The Ninth Circuit this week declined to revive a proposed class action in Washington federal court accusing defendant of mis-labeling a water drink containing caffeine. See Harold Maple v. Costco Wholesale Corporation, No. 13-36089, 14-35038 and 14-35059, 2016 WL 2621345 (9th Cir. 5/9/16).
This was a putative class action arising from allegedly unfair or deceptive statements found on the label of a product known as VitaRain Tropical Mango Vitamin Enhanced Water Beverage (“VitaRain”) bottled by Niagara Bottling and sold by Costco. The putative class was defined as all Washington residents who purchased the VitaRain product over the four years preceding the filing of the lawsuit.

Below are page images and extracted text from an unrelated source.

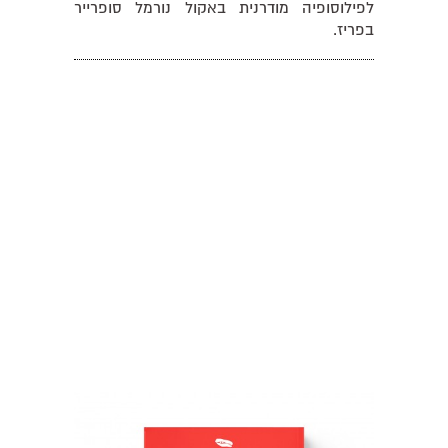
לפילוסופיה מודרנית באקול נורמל סופרייר
בפריז.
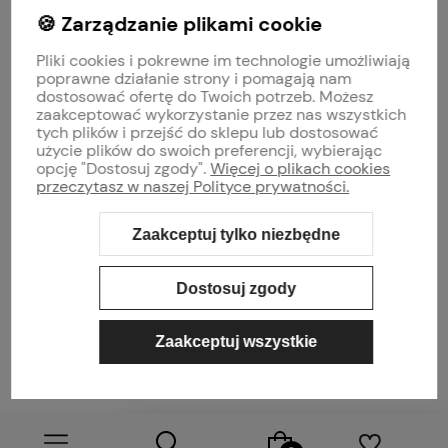
🍪 Zarządzanie plikami cookie
MOJE KONTO
Pliki cookies i pokrewne im technologie umożliwiają
PŁATNOŚCI I DOSTAWA
poprawne działanie strony i pomagają nam
dostosować ofertę do Twoich potrzeb. Możesz
zaakceptować wykorzystanie przez nas wszystkich
INFORMACJE
tych plików i przejść do sklepu lub dostosować
użycie plików do swoich preferencji, wybierając
opcję "Dostosuj zgody".
Więcej o plikach cookies
O NAS
przeczytasz w naszej Polityce prywatności.
Zaakceptuj tylko niezbędne
Sklep internetowy Shoper Premium
Szablon Shoper Modern 3.0™
od
GrowCommerce
Dostosuj zgody
Zaakceptuj wszystkie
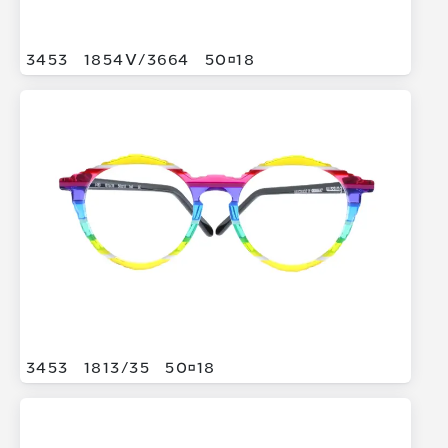
3453
1854V/
3664
5018
3453
1813/
35
5018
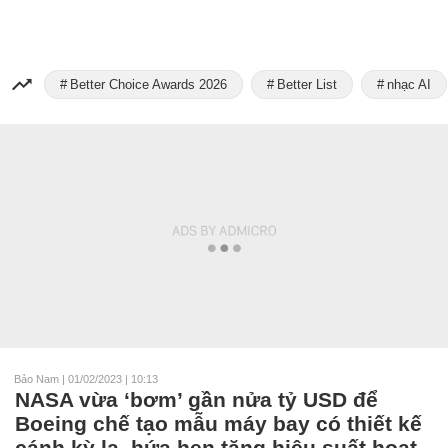
Better Choice Awards 2026
Better List
nhạc AI
Bảo Nam
|
01/02/2023 | 10:13
NASA vừa ‘bơm’ gần nửa tỷ USD để
Boeing chế tạo mẫu máy bay có thiết kế
cánh kỳ lạ, hứa hẹn tăng hiệu suất hoạt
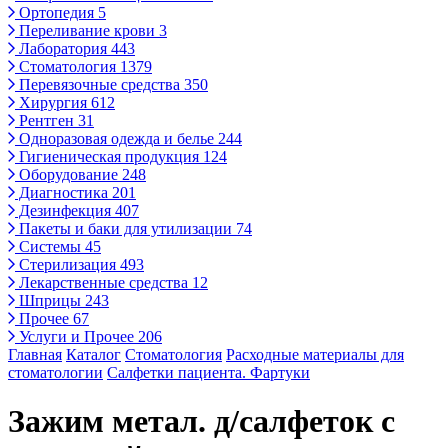
Ортопедия
5
Переливание крови
3
Лаборатория
443
Стоматология
1379
Перевязочные средства
350
Хирургия
612
Рентген
31
Одноразовая одежда и белье
244
Гигиеническая продукция
124
Оборудование
248
Диагностика
201
Дезинфекция
407
Пакеты и баки для утилизации
74
Системы
45
Стерилизация
493
Лекарственные средства
12
Шприцы
243
Прочее
67
Услуги и Прочее
206
Главная
Каталог
Стоматология
Расходные материалы для
стоматологии
Салфетки пациента. Фартуки
Зажим метал. д/салфеток с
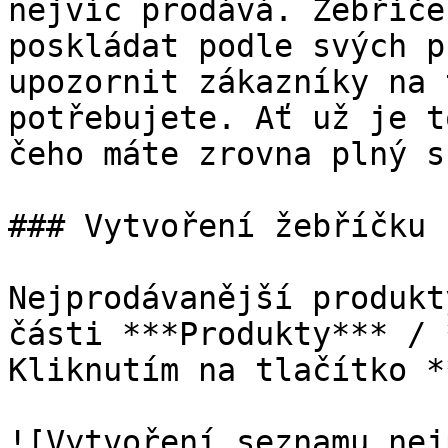
nejvíc prodává. Žebříče
poskládat podle svých p
upozornit zákazníky na 
potřebujete. Ať už je t
čeho máte zrovna plný s
### Vytvoření žebříčku 
Nejprodávanější produkt
části ***Produkty*** / 
Kliknutím na tlačítko *
![Vytvoření seznamu nej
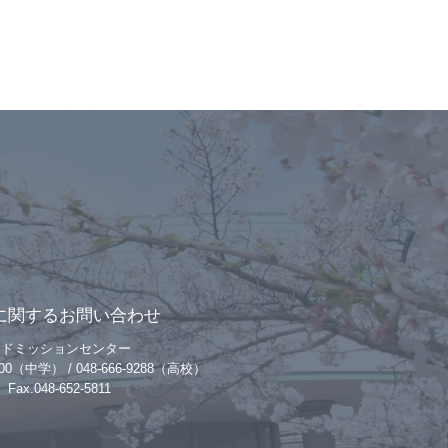
に関するお問い合わせ
アドミッションセンター
-9200（中学） / 048-666-9288（高校）
Fax.048-652-5811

Plaintiff’s First Amended Complaint asserted claims for violations of the Washington Consumer Protection Act (“CPA”), RCW 19.86.010 et seq.; misrepresentation; and negligence. Plaintiff specifically alleged that the VitaRain beverage (1) lacked a front-facing disclosure that the beverage contains caffeine; (2) failed to disclose the relative amount of caffeine in the beverage; and (3) falsely claimed that the beverage was a “natural tonic” and that it contained “natural caffeine.”
Thus this case falls within the ongoing trend of litigation challenging anything and everything a product maker says on a label, no matter how innocent or general.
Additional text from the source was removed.